Wednesday 1 November 2017

Day 2

I was distracted by my roommates cat.
More accurately, I was distracted by its not distracting me. Its absence was unusual and my ability to write was unhampered by my non-rent paying little friend and so I was struck by my sudden cat free existence.
To be clear: it's not that he refuses to pay rent, it is simply that cats are not expected to pay for anything, as they are not in the habit of having money.
Being free from his distraction was a rare opportunity for me. Without him, the trappings of procrastination were less likely and my dedication to discipline could finally be nurtured.
Still. My suspicion mounted.
I walked to the other side of my room in search. Checking under the uncomfortable set piece that is my futon no sign could be found, save the excess cat hair silently hoping to attain sentience.
I then descended down the steep steps, which abridge my high perch from the rest of the modest 3 bedroom apartment. I hit my head only once on the cavernous ceiling.
Blinking away the metaphorical stars from my sight I then felt the temperature noticeably shift, from that of the brisk cool of my attic, to the warmer climates of the middle floor.
I know this is not the cat's doing, because he has no access to the thermostat. None of us do.
I checked the bathroom, but should've know better. The only times he frequents this room is if it is needed by someone else, and though a shave might've been in order, I had no need for the facilities.
The kitchen is the next logical stop, not because kitchens and bathrooms have inseparable connection, merely that in the layout of this floor: the one precedes the other.
I passed through the makeshift curtain into the cozy room we'd dedicated to food storage and preparation, and begin my assessment as such.
Glass dining table is cat-free. The piling recycling stands untouched and uninhabited. It's monument to individual responsibility over systemic forethought stands tall. The small organic disposal receptacle, acquired with best intentions and abandoned when convenience trumped virtues, sits pristine and without feline. The fridge, though overfull with contents half inedible and half unidentifiable, has no cat or cats to be seen, least of all my own. The freezer has ice, both in trays and a makeshift box. In hindsight, both fridge and freezer were dead-ends at the onset, but exercising thoroughness in small tasks, relieves me from having to do so in the larger ones.

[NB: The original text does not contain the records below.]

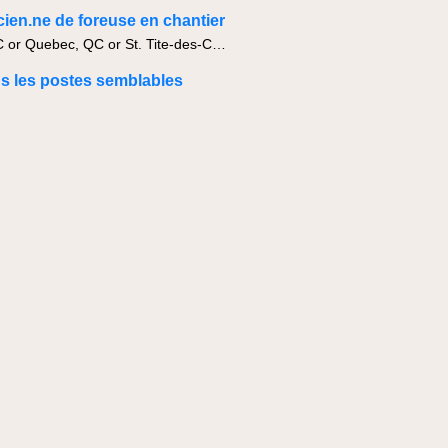
ien.ne de foreuse en chantier
Levis, QC or Quebec, QC or St. Tite-des-Caps, QC
us les postes semblables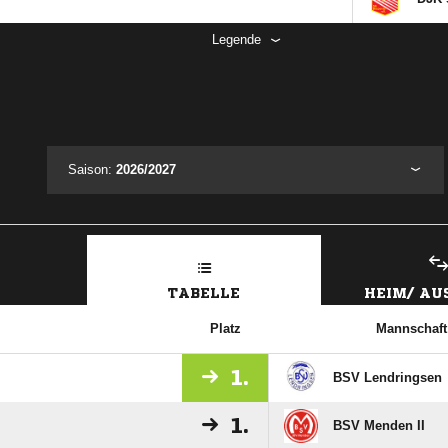
Legende
Saison:
2026/2027
TABELLE
HEIM/ A
Platz
Mannschaft
1.
BSV Lendringsen
1.
BSV Menden II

The sink has dishes in it because there are so few constants in this life; economics and sociological intersects may find themselves victim to ideological tectonic shifts, but watered down sauce in a bowl soaked from pasta lunches long past, still remains a stable pillar to be lent upon.
The stove top has some glasses drying upon it, they were washed in the midnight hours in attempts to combat the existential feeling that our individual agency is decaying, and so impulsive housework becomes an act of rebellion! Some will need to be rewashed as rebellious or no, these streaks are unforgivable.
The exercise of seeking my animal companion had reached it's end..
I then assumed the chilly climb to my topmost perch.
I only grazed my crown on the would be concussive roof top.
Before I could lament the cold of my perch in contrast to the lower level, however, my furry target is before me. Seated in my chair.
This was not the first time he has taken my place. However, this instance was unique from past impositions.
For one he seemed to have claimed a hat from my collection. This surprised me, as I could distinctly recall him never accepting my offer to wear one.
For another he was smoking a cigarette. A behaviour I'd never witnessed in him before. And one I discourage indoors, as we all do.
Before my indignity could be fully formed, my attention was then drawn to my opened laptop. He had taken on all my works, finished and unfinished alike. Old drafts were new, outlines now had dialogues. Emails to were being promptly responded to!
When did he find time for it all? Why was he not popping back and forth between erotic novels and videos of people playing video games and talking? What was his secret?!
Before I could ask him, he made a noise of impatience; signifying I had clearly interrupted an important composition.
I was instantly filled with embarrassment. I normally pride myself on being able to make an exit without needing to be told. Of all social failings that exist in this world, I can never be accused of an ill-timed retreat.
Head bowed, I apologized and made for the stairs.
Head still bowed under the weight of shame, I hastily descended from the high perch.
My head did not strike the roof.
A little victory, but a victory nonetheless.